Of the 32 randomized patients enrolled in the study, the group receiving midazolam was most likely to require extra medication to achieve induction. Hemodynamic assessment was the same among all groups throughout the procedure. None of the patients required intubation. More patients receiving etomidate had transient episodes of myoclonus. No clinically consequential adverse events occurred.

Propofol provided the best response, including short induction, rapid awakening, rapid recuperation, and minimal adverse effects. No significant hypotension was noted, probably because of the hemodynamic stability of the patients and because of the slow drug administration. Transient apnea and hypoventilation occurred with all drugs, suggesting the need for available ventilatory support. Midazolam is known to be relatively hemodynamically safe, but recovery periods were longer. Flumazenil reduces this lengthened recovery period and the possibility of resedation, but there is general agreement that its use should be reserved for patients in whom the sedative response may compromise respiratory function.

The authors conclude that propofol is the superior sedative for emergency cardioversion of hemodynamically stable patients. They recommend that further studies be conducted.
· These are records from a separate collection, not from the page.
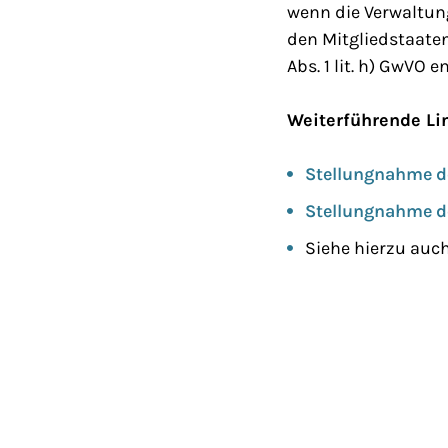
wenn die Verwaltun
den Mitgliedstaaten
Abs. 1 lit. h) GwVO e
Weiterführende Li
Stellungnahme d
Stellungnahme d
Siehe hierzu auc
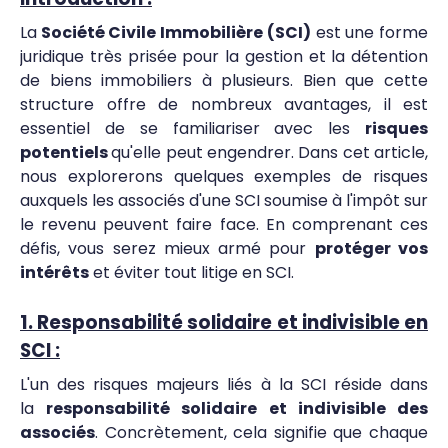
La
Société Civile Immobilière
(SCI)
est une forme
juridique très prisée pour la gestion et la détention
de biens immobiliers à plusieurs. Bien que cette
structure offre de nombreux avantages, il est
essentiel de se familiariser avec les
risques
potentiels
qu'elle peut engendrer. Dans cet article,
nous explorerons quelques exemples de risques
auxquels les associés d'une SCI soumise à l'impôt sur
le revenu peuvent faire face. En comprenant ces
défis, vous serez mieux armé pour
protéger vos
intérêts
et éviter tout litige en SCI.
1. Responsabilité solidaire et indivisible en
SCI :
L'un des risques majeurs liés à la SCI réside dans
la
responsabilité solidaire et indivisible des
associés
. Concrètement, cela signifie que chaque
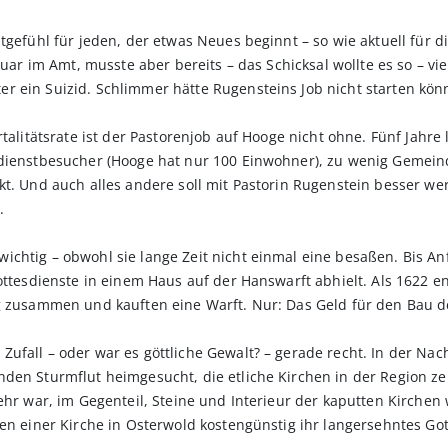
tgefühl für jeden, der etwas Neues beginnt – so wie aktuell für d
ruar im Amt, musste aber bereits – das Schicksal wollte es so – vie
r ein Suizid. Schlimmer hätte Rugensteins Job nicht starten kön
rtalitätsrate ist der Pastorenjob auf Hooge nicht ohne. Fünf Jahre
dienstbesucher (Hooge hat nur 100 Einwohner), zu wenig Gemeinde
t. Und auch alles andere soll mit Pastorin Rugenstein besser wer
.
chtig – obwohl sie lange Zeit nicht einmal eine besaßen. Bis An
Gottesdienste in einem Haus auf der Hanswarft abhielt. Als 1622 
g zusammen und kauften eine Warft. Nur: Das Geld für den Bau der
ufall – oder war es göttliche Gewalt? – gerade recht. In der Na
den Sturmflut heimgesucht, die etliche Kirchen in der Region zers
mehr war, im Gegenteil, Steine und Interieur der kaputten Kirchen
ten einer Kirche in Osterwold kostengünstig ihr langersehntes G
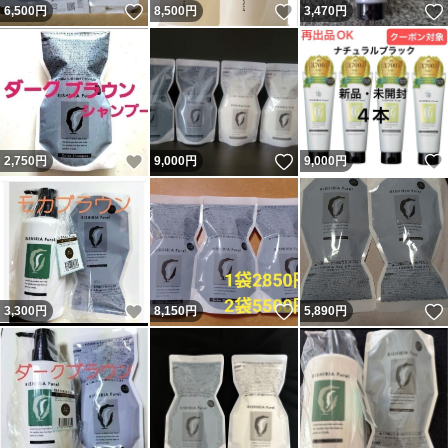
いいね！
いいね！
6,500
円
8,500
円
3,470
円
いいね！
いいね！
2,750
円
9,000
円
9,000
円
いいね！
いいね！
3,300
円
8,150
円
5,890
円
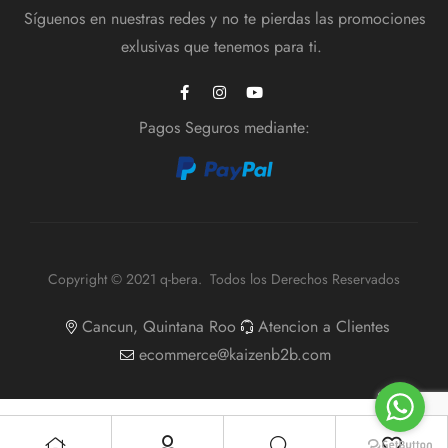
Síguenos en nuestras redes y no te pierdas las promociones
exlusivas que tenemos para ti.
Pagos Seguros mediante:
Copyright © 2021 q-bera. Todos los Derechos Reservados
Cancun, Quintana Roo
Atencion a Clientes
ecommerce@kaizenb2b.com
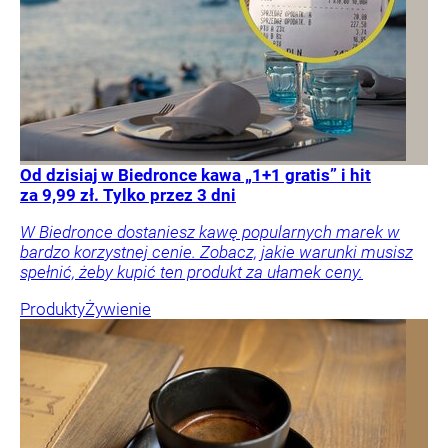
Od dzisiaj w Biedronce kawa „1+1 gratis” i hit
za 9,99 zł. Tylko przez 3 dni
W Biedronce dostaniesz kawę popularnych marek w
bardzo korzystnej cenie. Zobacz, jakie warunki musisz
spełnić, żeby kupić ten produkt za ułamek ceny.
Produkty
Żywienie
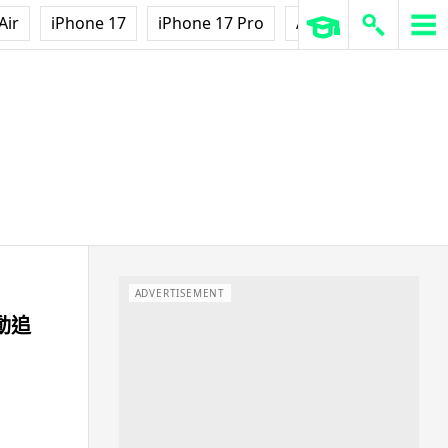
Air
iPhone 17
iPhone 17 Pro
AirPods Pro 3
Ap
ADVERTISEMENT
動追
Other articles in the same issue further document this support for propofol sedation. Basset and associates show that propofol sedation is effective and safe in children in emergency settings, assuming that monitoring is performed for transient cardiopulmonary depression. An accompanying editorial by Green and Krauss points out that the difficulty of appropriately titrating a fast-acting sedative like propofol requires anesthesiologist supervision to avoid potentially overshooting the sedation goal. The optimal use of propofol is probably for brief, intensely painful procedures. Further studies are encouraged.

Coll-Vinent B, et al. Sedation for cardioversion in the emergency department: analysis of effectiveness in four protocols. Ann Emerg Med December 2003;42:767–72; Basset KE, et al. Propofol for procedural sedation in children in the emergency department. Ann Emerg Med December 2003;42:773–82; and Green SM, Krauss B. Propofol in emergency medicine: pushing the sedation frontier [Editorial]. Ann Emerg Med. December 2003;42:792-7.